Vegetation und Bodenformen trennen sich; die Pflanzen erhalten ihren besonderen, vergrösserten
Maassstab und treten nur an wenigen Stellen in engere Verbindung mit den übrigen Theilen der Land-
schaft.1 Flott und breit hingestrichenes Laubwerk, aus dem sich weder Zweige noch Blätter abheben,
ragt hinter Mauern, Gebäuden hervor und bildet mit seiner grünen Masse einen lebhaften färbigen
Contrast zu den hellen Steinwänden (Taf. 33, 34).
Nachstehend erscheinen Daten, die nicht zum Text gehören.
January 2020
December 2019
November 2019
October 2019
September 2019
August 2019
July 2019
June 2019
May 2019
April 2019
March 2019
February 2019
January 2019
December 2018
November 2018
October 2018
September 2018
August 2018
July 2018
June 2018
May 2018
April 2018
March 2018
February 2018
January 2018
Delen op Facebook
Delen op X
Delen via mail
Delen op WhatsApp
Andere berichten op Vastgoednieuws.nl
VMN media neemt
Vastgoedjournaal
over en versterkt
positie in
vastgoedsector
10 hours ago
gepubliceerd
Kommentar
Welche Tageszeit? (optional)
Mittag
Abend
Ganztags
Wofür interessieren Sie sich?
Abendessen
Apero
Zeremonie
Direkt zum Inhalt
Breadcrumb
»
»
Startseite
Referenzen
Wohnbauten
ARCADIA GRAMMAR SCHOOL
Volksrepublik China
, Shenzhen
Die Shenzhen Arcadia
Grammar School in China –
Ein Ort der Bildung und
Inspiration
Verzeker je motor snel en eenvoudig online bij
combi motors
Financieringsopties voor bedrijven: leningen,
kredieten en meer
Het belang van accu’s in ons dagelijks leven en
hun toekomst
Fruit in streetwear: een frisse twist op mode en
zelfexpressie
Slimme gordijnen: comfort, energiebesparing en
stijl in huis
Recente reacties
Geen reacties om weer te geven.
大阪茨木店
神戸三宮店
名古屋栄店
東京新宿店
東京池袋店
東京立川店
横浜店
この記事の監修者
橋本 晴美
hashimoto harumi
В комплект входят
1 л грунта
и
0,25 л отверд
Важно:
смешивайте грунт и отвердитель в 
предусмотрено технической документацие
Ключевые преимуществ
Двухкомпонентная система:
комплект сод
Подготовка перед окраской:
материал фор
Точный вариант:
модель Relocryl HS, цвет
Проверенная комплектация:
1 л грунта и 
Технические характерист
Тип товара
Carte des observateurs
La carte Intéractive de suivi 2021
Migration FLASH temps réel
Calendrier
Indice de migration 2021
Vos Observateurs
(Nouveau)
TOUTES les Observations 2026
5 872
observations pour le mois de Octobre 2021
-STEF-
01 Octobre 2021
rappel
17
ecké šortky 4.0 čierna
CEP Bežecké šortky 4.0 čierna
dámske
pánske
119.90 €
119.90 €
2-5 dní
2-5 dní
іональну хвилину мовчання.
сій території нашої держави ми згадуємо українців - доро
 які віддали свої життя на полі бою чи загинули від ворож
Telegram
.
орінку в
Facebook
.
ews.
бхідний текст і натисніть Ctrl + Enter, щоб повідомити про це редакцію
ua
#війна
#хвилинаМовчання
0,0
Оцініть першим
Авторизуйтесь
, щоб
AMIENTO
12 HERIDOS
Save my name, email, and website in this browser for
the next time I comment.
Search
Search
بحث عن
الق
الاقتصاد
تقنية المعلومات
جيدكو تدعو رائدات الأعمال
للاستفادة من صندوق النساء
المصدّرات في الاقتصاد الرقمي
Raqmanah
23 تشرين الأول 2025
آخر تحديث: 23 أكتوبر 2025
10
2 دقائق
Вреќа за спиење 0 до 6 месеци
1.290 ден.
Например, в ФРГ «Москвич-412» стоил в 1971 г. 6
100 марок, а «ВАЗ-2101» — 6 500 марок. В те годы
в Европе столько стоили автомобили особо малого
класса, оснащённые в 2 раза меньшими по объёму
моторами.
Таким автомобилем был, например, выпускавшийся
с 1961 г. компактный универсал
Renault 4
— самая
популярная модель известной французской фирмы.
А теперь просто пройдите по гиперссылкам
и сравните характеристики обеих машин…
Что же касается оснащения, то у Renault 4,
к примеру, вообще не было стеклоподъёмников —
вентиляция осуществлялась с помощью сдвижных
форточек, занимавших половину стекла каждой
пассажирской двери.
Die typische Stilisirung gewinnt immer mehr Raum.
Die Kronen der Bäume werden zu flachgewölbten Scheiben, die mit bunten Schüppchen besetzt sind.
Die Gattungsmerkmale treten zurück; Noahs Weinstock, die Eiche von Sichern, der Lorbeerbaum
(Taf. 21, 28) sind durch einzelne Ranken oder Zweige mit übermässig vergrösserten Blättern und

1 Bäume werden nur in den Vordergrund, nie in die Ferne gesetzt. Von fol. XVIII (Taf. 35) bis fol. XXVIII (Taf. 48)
fehlt die Vegetation vollständig auf den Hintergründen.